‘I do have a recollection of an incline, that is certain’, recalled the Duke of York, speaking to Newsnight about the number of staff he had and how they were deployed. ‘As a member of the royal family we come into daily contact with anything from a gentle slope to a steep escarpment, so which hill it was…well this was a while ago, and the only thing I can remember is having sex with an attractive teenage girl, possibly at the foot of the hill. Or possibly at the top. Or her bottom. Or half way up, so to speak. But the 10,000 men? Could have been 10,000, could have been 9.5 thousand. I regret that it is hard for me to say the exact number. Sorry, I meant the bottom not er, her bottom. I have no recollection of that at all.’
It’s understood the royal family is concerned that the Prince is unable to remember the size of his staff of security men, aides, private secretaries, equerries, ostlers, pilots, valets, chauffeurs, footmen, disgraced PR advisors, fitness instructors, or young girlfriends procured him by ultra-wealthy paedophiles.

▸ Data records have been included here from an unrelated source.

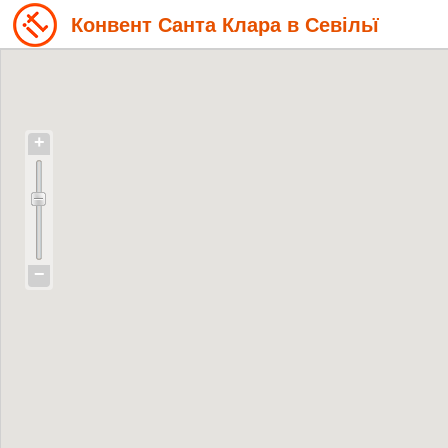
Конвент Санта Клара в Севільї
+
−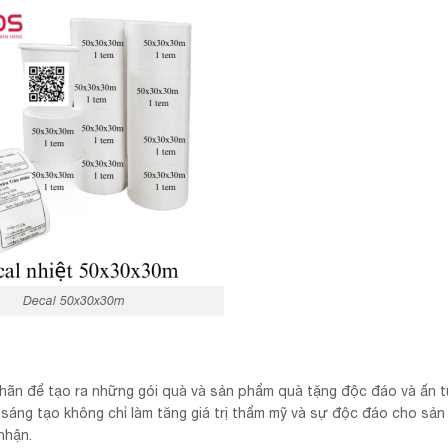
Decal 50x30x30m
hãn để tạo ra những gói quà và sản phẩm quà tặng độc đáo và ấn 
 sáng tạo không chỉ làm tăng giá trị thẩm mỹ và sự độc đáo cho sả
nhận.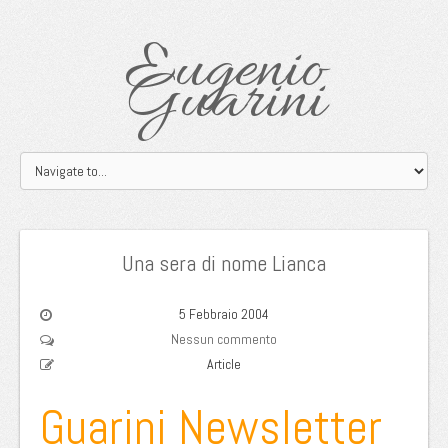
Eugenio
Guarini
Una sera di nome Lianca
5 Febbraio 2004
Nessun commento
Article
Guarini Newsletter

‘Look, as to Andy’s bedroom shenanigans, it’s nothing unusual,’ said one member of the Royal Family anonymously. ‘A typical breakfast for our great great grandfather, Edward VII would be a shoulder of mutton, a bottle of claret, a stilton, a trifle, a cigar, a wafer thin mint a large brandy and at least one whole concubine. Later on in our family history pretty much anything goes, royal-rumpy-pumpy-Humpty-Dumpty wise. Nowadays it’s all the Queen’s children and all the Queen’s men’, like the nursery rhyme. We have but one golden rule. It must get in the papers, so that it draws the tourists, who are fascinated in the sex lives of we royals, especially when fancy dress is involved and rightly so. And if that’s not a strict law, my name’s not Harry.’

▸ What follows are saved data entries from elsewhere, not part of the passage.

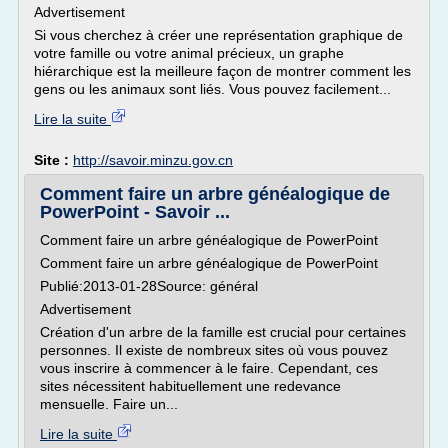
Advertisement
Si vous cherchez à créer une représentation graphique de
votre famille ou votre animal précieux, un graphe
hiérarchique est la meilleure façon de montrer comment les
gens ou les animaux sont liés. Vous pouvez facilement...
Lire la suite
Site :
http://savoir.minzu.gov.cn
Comment faire un arbre généalogique de
PowerPoint - Savoir ...
Comment faire un arbre généalogique de PowerPoint
Comment faire un arbre généalogique de PowerPoint
Publié:2013-01-28Source: général
Advertisement
Création d'un arbre de la famille est crucial pour certaines
personnes. Il existe de nombreux sites où vous pouvez
vous inscrire à commencer à le faire. Cependant, ces
sites nécessitent habituellement une redevance
mensuelle. Faire un...
Lire la suite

The anonymous prince continued: ‘As for these allegations about Andy marching a large taxpayer-financed staff up and down an unspecified hill – well some will say it’s a waste of public funds, but we say history will remember it as part of the colourfully-crowded pageantry of this uniquely British family. Although ten thousand does sound a bit steep for a minor royal. I might put in for a rise.’
The Duke has defended the absence of specific figures or his incapacity to name the hill involved. ‘I distinctly remember having lawful intercourse with a young woman over the age of consent in Britain, whose name I can’t remember, sadly. But this is part and parcel of the day to day activities of someone a bit ‘kingy’, like me. After that I danced with some tramps, for reasons I cannot recall. ‘I danced with a woman who danced with a man who danced with the Prince of Wales,’ as the saying goes. Dancing is very much part of Royal protocol on a daily basis so remembering with whom I danced is…well beyond my recollection. Then this young woman and I went to Pizza Express…no wait it may have been Wagamater. I do remember we went Dutch, then I went home to mama.
No wait, it was Pizza Express, because I made rather a good joke about the American Hot.